How best to avoid such situations? Ensure that you don't just rely on 1 person's opinion. Track a persons' opinion, so over time you know that person A tends to overestimate or person B tends to underestimate. Of course if it was a group exercise (which estimating should be) then this is less relevant.

Agile does this with various methods, but the main thing is that estimates are a team effort not relying on 1 person and that estimate accuracy is tracked and the feedback from that is fed back into the estimation process. In fact this is just common sense.

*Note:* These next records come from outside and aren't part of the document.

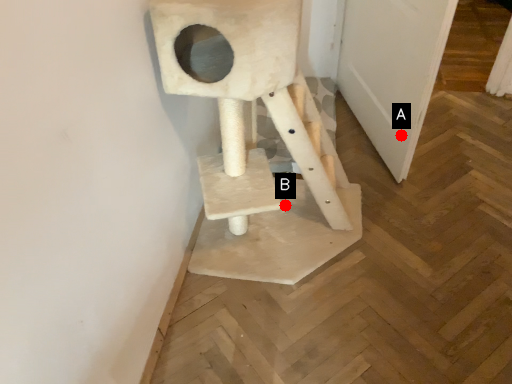 Question: Two points are circled on the image, labeled by A and B beside each circle. Among these points, which one is nearest to the camera?

Choices:
 (A) A is closer
 (B) B is closer

Answer: (A) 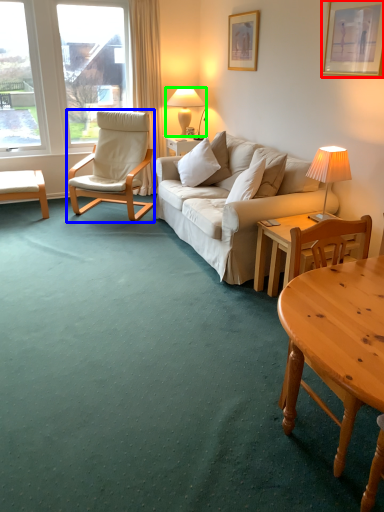 Question: Which object is positioned closest to picture frame (highlighted by a red box)? Select from chair (highlighted by a blue box) and lamp (highlighted by a green box).

Choices:
 (A) chair
 (B) lamp

Answer: (B) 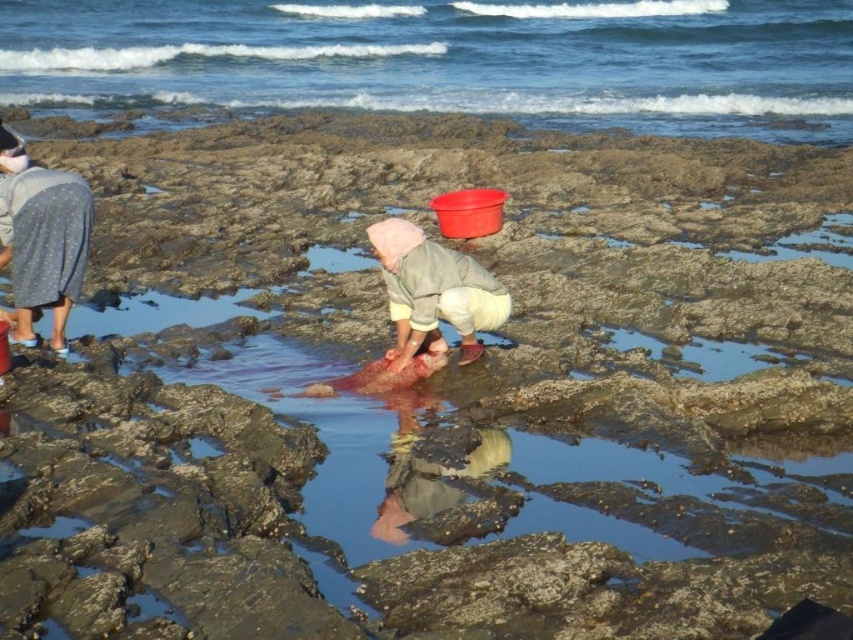 Between point (132, 77) and point (415, 342), which one is positioned behind?

The point (132, 77) is behind.

How far apart are blue water at upper center and pink fabric at center?

24.09 meters

Who is more distant from viewer, (x=654, y=45) or (x=373, y=244)?

The point (x=654, y=45) is behind.

The image size is (853, 640). I want to click on blue water at upper center, so click(x=450, y=60).

Who is lower down, gray dotted skirt at upper left or pink fabric at center?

Amazingly, more often than not this does not happen.

Friday 28 January 2011

Requirements

I was on a project once where the requirements gathering phase was completely missed out. Instead, departments just wrote down raw requirements on a Sharepoint list, however ambiguous, and that was it. There was no analysis, to nail down requirements and non-functional requirements into formal user stories, priority, for sprint 0 [agile] or a formal functional specification / technical specification [waterfall], use cases etc. We was just expected to create a system from that, to a deadline (don't know how that date was arrived at) obviously incredibly difficult. A lone tester was brought on to the team late on and its just started to dawn on the team and the manager that its going to be impossible to test without use cases or documentation on how the system is supposed to work. This wasn't the only thing that wasn't right but let's just stick to the topic of requirements. Looking back now I should have raised this earlier on but even I joined at a far too late stage, and realized far too late, and I just got down to trying to do what I was told, trying to fit in with the team, on the piece of work in an incredibly difficult subject.

It's amazing but true.

Lesson 1: Fully understanding and capturing as much requirements as possible in documentation (in whatever form) is essential - and getting them 'signed off' from the business.

Lesson 2 (to self): Always believe that process is important, and trust your experience, and don't get overwhelmed by the organisation to think at the start 'oh it must be ok because this is how its done here'. If it looks like a duck and quacks like a duck - its a duck.